Problem to work on: Print out the data precisely as it appears here, with no pictures.

_ _ _ _

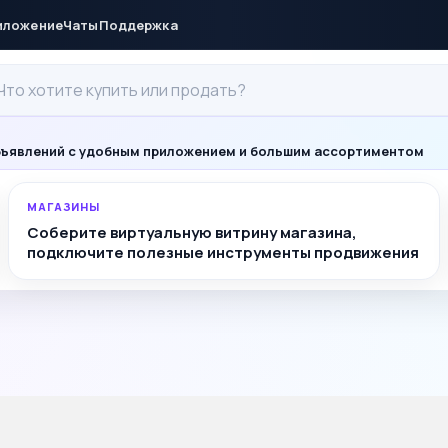
иложение
Чаты
Поддержка
ъявлений с удобным приложением и большим ассортиментом
МАГАЗИНЫ
Соберите виртуальную витрину магазина,
подключите полезные инструменты продвижения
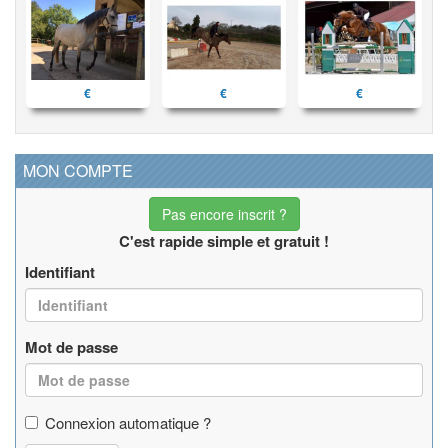
€
€
€
MON COMPTE
Pas encore inscrit ?
C'est rapide simple et gratuit !
Identifiant
Mot de passe
Connexion automatique ?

_ _ _ _

Reply to the task:
иложение
Чаты
Поддержка
ъявлений с удобным приложением и большим ассортиментом
МАГАЗИНЫ
Соберите виртуальную витрину магазина,
подключите полезные инструменты продвижения
€
€
€
MON COMPTE
Pas encore inscrit ?
C'est rapide simple et gratuit !
Identifiant
Mot de passe
Connexion automatique ?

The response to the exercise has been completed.